Reliable Propagation-Correction Modulation for Video Object Segmentation (AAAI22_Oral)

Preview version paper of this work is available at Arxiv

Qualitative results and comparisons with previous SOTAs are available at both YouTube and Bilibili.

[Thanks to someone (I don't know) who transports the video to bilibili😀.]

This repo is a preview version. More details will be added later. Welcome to starts ⭐ & comments 💹 & collaboration 😀 !!

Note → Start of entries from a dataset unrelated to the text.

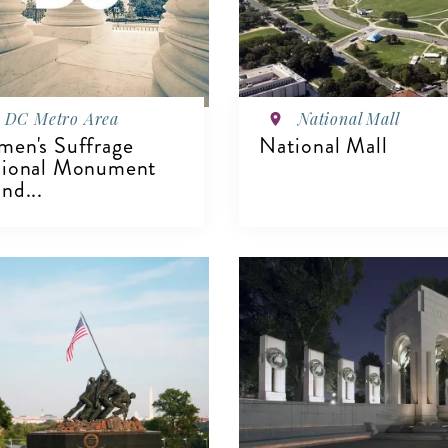
DC Metro Area
National Mall
en's Suffrage
National Mall
ional Monument
nd...
VIEW DETAILS
IEW DETAILS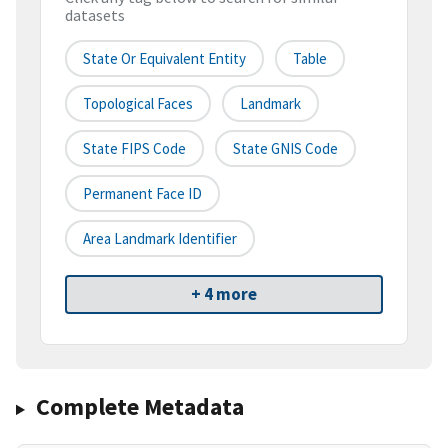
datasets
State Or Equivalent Entity
Table
Topological Faces
Landmark
State FIPS Code
State GNIS Code
Permanent Face ID
Area Landmark Identifier
+ 4 more
Complete Metadata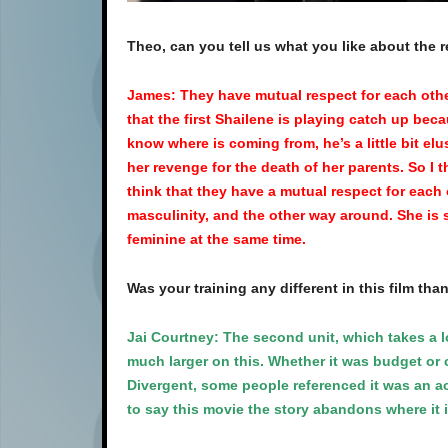
Theo, can you tell us what you like about the 
James: They have mutual respect for each other. 
that the first Shailene is playing catch up bec
know where is coming from, he’s a little bit elu
her revenge for the death of her parents. So I th
think that they have a mutual respect for each 
masculinity, and the other way around. She is st
feminine at the same time.
Was your training any different in this film tha
Jai Courtney: The second unit, which takes a l
much larger on this. Whether it was budget or c
Divergent, some people referenced it was an action
to say this movie the story abandons where it is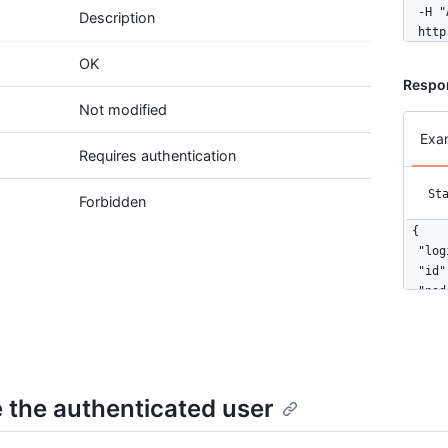
  -H "
Description
  http
OK
Respon
Not modified
Exa
Requires authentication
St
Forbidden
{

  "log
  "id"
  "nod
  "ava
  "gra
  "url
  "htm
  "fol
 the authenticated user
  "fol
  "gis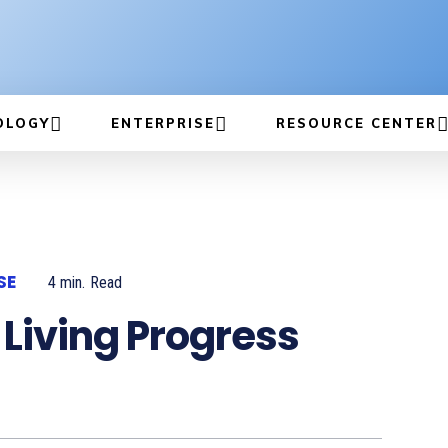
OLOGY
ENTERPRISE
RESOURCE CENTER
SE
4
min.
Read
 Living Progress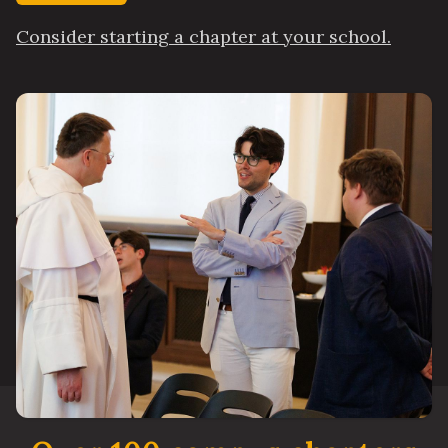
Consider starting a chapter at your school.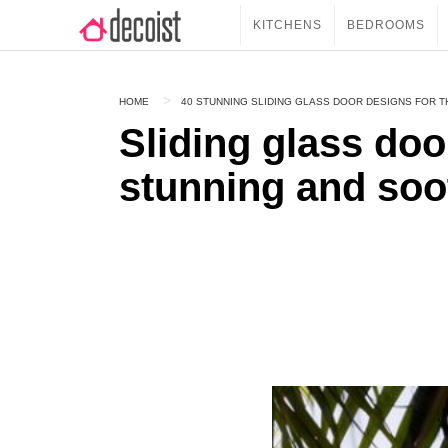
KITCHENS
BEDROOMS
HOME
40 STUNNING SLIDING GLASS DOOR DESIGNS FOR 
Sliding glass doo
stunning and soo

- 2022.2.16 😀:  Our paper has been selected as **Oral Presentation** in AAAI22! (Oral Acceptance Rate is about 4.5% this year (15% x 30%))
- 2021.12.25 🎅🎄: Precomputed Results on YouTube-VOS18/19 and DAVIS17 Val/Test-dev are available on both GoogleDrive and BaiduDisk! 
- 2021.12.14: Due to some policies in the company, the previewed-version code without checking has to be withdrawn now. Stay tuned and it will be released again after review!

Abstract

Error propagation is a general but crucial problem in online semi-supervised video object segmentation. We aim to suppress error propagation through a correction mechanism with high reliability.

The key insight is to disentangle the correction from the conventional mask propagation process with reliable cues.

We introduce two modulators, propagation and correction modulators, to separately perform channel-wise re-calibration on the target frame embeddings according to local temporal correlations and reliable references respectively. Specifically, we assemble the modulators with a cascaded propagation-correction scheme. This avoids overriding the effects of the reliable correction modulator by the propagation modulator.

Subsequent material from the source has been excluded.